Alright, all of those seems like pretty viable options. How about the third option? Well, the third one is combination of the first 2 options. It is more sophisticated and requires great tooling.

Option 3: Recording actual API calls and playing them back.

In Ruby programming language, there is a gem (a gem is a ruby library package) called VCR. The way it works is it hooks into several supported http clients (pretty much most http clients in ruby) and sets up some magical configuration around it to do the following:

  • For the first time you call an API in your test, it will actually call the API and record the response (in a predetermined file structure).
  • For subsequent calls, it will read the recorded result from the file strucutre and reconstructs the exact http response object and stubs it in-place of the API call.

So, overall, you get the best of both world. Your implementation code deal with real http response and you only pays the performance price once. And you can turn it on and off via configuration to renew the recorded response. The main gotcha is you actually need to call the API once. This means the API you call may need to return the data that is just right for your test cases you want to do. So, if you don’t have control over the API you call, it is a bit tricky.

And it can be less flexible compared to the second option.

Which option do I choose?

Now that we have these options, how should we choose? The answer, as always, is it depends.

My personal strategy is to go for second option most of the time because they are the easiest and the least daunting to set up. But, if an existing project has already set up something like VCR, I would happily use it. And, if the HTTP call is actually super important and we need to get it right 100%, I might actually write a fake server that can be configured for various scenarios that I am interested to get it tested. Or if it’s something like a payment API, I will use the sandbox version of the API to smoke test sucessful and failure scenario and run them only just before deployment as final check.

So, I would prefer to just isolate those http calls and stub them or mock them depending on what I want to accomplish. Again, command query distinction is the key when you decide whether to mock or stub. Use a stub for queries and a mock for commands.

API calls under several layers

So far, I have only used the HTTP client as the mocking point because most of the time it is the layer that you want to mock and isolate. But, sometimes, the API call is not from the code you implement but rather from a dependency that you can’t change or easily mock.
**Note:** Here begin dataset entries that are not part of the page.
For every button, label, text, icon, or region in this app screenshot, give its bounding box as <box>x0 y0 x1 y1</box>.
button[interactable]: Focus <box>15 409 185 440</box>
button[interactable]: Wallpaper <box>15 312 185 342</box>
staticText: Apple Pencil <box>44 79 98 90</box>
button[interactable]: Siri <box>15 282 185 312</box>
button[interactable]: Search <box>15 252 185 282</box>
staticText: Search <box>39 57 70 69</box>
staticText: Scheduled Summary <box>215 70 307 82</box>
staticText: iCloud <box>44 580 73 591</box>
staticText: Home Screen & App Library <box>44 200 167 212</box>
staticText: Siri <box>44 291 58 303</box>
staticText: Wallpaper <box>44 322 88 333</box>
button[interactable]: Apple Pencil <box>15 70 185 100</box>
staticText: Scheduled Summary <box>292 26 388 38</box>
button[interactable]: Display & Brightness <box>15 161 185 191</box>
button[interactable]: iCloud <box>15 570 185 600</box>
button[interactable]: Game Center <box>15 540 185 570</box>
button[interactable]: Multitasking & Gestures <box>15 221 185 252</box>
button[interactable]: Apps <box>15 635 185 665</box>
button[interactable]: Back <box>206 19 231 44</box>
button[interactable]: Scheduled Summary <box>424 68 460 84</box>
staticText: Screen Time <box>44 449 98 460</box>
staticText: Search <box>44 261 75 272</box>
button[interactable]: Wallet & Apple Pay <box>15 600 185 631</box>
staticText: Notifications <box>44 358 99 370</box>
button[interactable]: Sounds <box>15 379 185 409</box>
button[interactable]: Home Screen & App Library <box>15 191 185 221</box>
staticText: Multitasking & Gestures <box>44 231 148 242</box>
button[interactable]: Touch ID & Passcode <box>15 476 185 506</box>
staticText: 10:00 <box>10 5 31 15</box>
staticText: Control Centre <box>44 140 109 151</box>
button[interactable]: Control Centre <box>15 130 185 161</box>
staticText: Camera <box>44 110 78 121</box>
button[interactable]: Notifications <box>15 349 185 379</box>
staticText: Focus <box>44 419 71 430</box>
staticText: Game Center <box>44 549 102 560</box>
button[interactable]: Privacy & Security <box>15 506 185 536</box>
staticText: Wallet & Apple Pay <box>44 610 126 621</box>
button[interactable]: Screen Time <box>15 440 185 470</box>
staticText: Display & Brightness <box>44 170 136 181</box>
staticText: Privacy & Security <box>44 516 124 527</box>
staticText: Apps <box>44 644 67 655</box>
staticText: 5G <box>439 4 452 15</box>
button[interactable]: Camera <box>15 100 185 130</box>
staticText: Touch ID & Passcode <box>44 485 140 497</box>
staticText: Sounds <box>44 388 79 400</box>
In those cases, here are a few tips that I collected from experience.

  • I would first pinpoint the place where the http call is being made.
  • Then I would consider if that call is important for the test that I am trying to make (i.e if the actual API call needs to happen in order for the subsequent logic to work or do we just care about the result)
  • Often, it is not necessary, in that case I would just do the minimum set up that I can do to by-pass the HTTP call. Be it a stub at the boundary of the dependency or a mock directly at the underlying HTTP client implementation.
  • If it’s actually a core part of the logic, I would isolate the piece that interact with the dependency out into a separate adapter class and test that class in isloation using mocks and stubs for http call. And mock/stub that class again in my core logic so that I am mocking the code I own.
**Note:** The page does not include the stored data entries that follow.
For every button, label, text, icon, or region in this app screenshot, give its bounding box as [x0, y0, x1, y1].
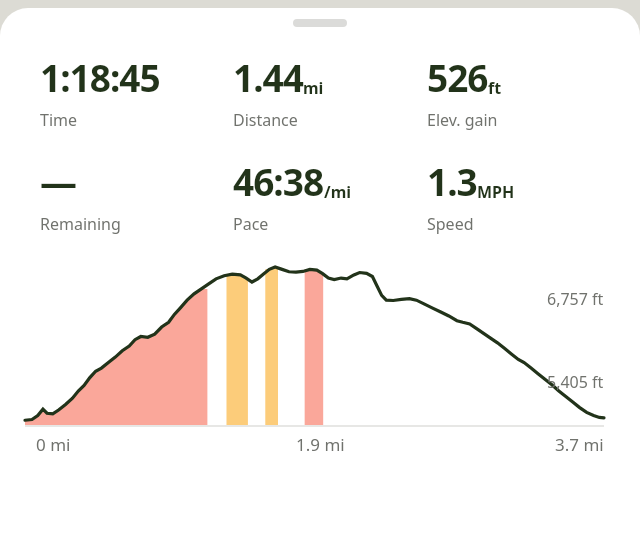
- button[interactable]: 46:38: [233, 156, 427, 235]
- button[interactable]: —: [40, 156, 233, 235]
- staticText: /mi: [324, 181, 352, 203]
- staticText: Distance: [233, 109, 298, 131]
- button[interactable]: 6,757 ft: [0, 249, 640, 459]
- staticText: Elev. gain: [427, 109, 498, 131]
- staticText: 526: [427, 52, 488, 102]
- staticText: 0 mi: [36, 433, 71, 456]
- staticText: 1.3: [427, 156, 477, 206]
- staticText: 1:18:45: [40, 52, 160, 102]
- staticText: mi: [303, 77, 324, 99]
- staticText: Time: [40, 109, 78, 131]
- other: Drag handle: [293, 19, 347, 27]
- staticText: 46:38: [233, 156, 324, 206]
- button[interactable]: 1.3: [427, 156, 515, 235]
- staticText: Pace: [233, 213, 269, 235]
- staticText: 1.44: [233, 52, 303, 102]
- staticText: —: [40, 156, 76, 206]
- button[interactable]: 526: [427, 52, 502, 131]
- staticText: MPH: [477, 181, 515, 203]
- button[interactable]: 1:18:45: [40, 52, 233, 131]
- staticText: ft: [488, 77, 502, 99]
- button[interactable]: 1.44: [233, 52, 427, 131]
- staticText: Remaining: [40, 213, 121, 235]
- staticText: 6,757 ft: [547, 288, 604, 310]
- staticText: 5,405 ft: [547, 371, 604, 393]
- staticText: 3.7 mi: [555, 433, 604, 456]
- staticText: Speed: [427, 213, 474, 235]
- staticText: 1.9 mi: [296, 433, 345, 456]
Often, it is tempting to say that you want your tests to verify things similar to production environment as much as possible. I mean that’s what testing is supposed to be right?
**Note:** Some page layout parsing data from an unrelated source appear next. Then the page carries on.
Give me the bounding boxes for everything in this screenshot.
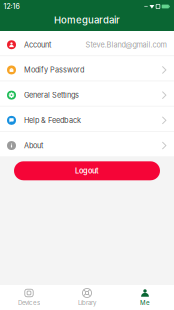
button[interactable]: General Settings xyxy=(0,81,174,106)
staticText: Steve.Bland@gmail.com xyxy=(86,40,166,49)
button[interactable]: Me xyxy=(116,285,174,310)
staticText: Homeguardair xyxy=(54,14,120,26)
staticText: Logout xyxy=(75,166,99,175)
staticText: About xyxy=(24,141,43,150)
button[interactable]: About xyxy=(0,132,174,156)
staticText: Library xyxy=(78,299,96,306)
button[interactable]: Help & Feedback xyxy=(0,107,174,131)
staticText: Devices xyxy=(18,299,40,306)
staticText: Account xyxy=(24,40,51,49)
staticText: Help & Feedback xyxy=(24,116,81,125)
button[interactable]: Modify Password xyxy=(0,56,174,81)
staticText: Me xyxy=(140,299,150,306)
button[interactable]: Account xyxy=(0,31,174,56)
button[interactable]: Devices xyxy=(0,285,58,310)
button[interactable]: Logout xyxy=(14,161,160,180)
staticText: Modify Password xyxy=(24,66,84,74)
staticText: General Settings xyxy=(24,91,79,100)
button[interactable]: Library xyxy=(58,285,116,310)
staticText: 12:16 xyxy=(3,2,19,11)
Yes, it is, ideally. However, the reality is you can never actually mimic the production environment. So, there is always a threshold that you allow to diverge from production. And I think those http calls are something that we cannot actually mimic in a real sense because we want other contrasting features like repeatability, consistency and performance in a test suite. And you can’t realistically simulate everything that can go wrong with the network anyway.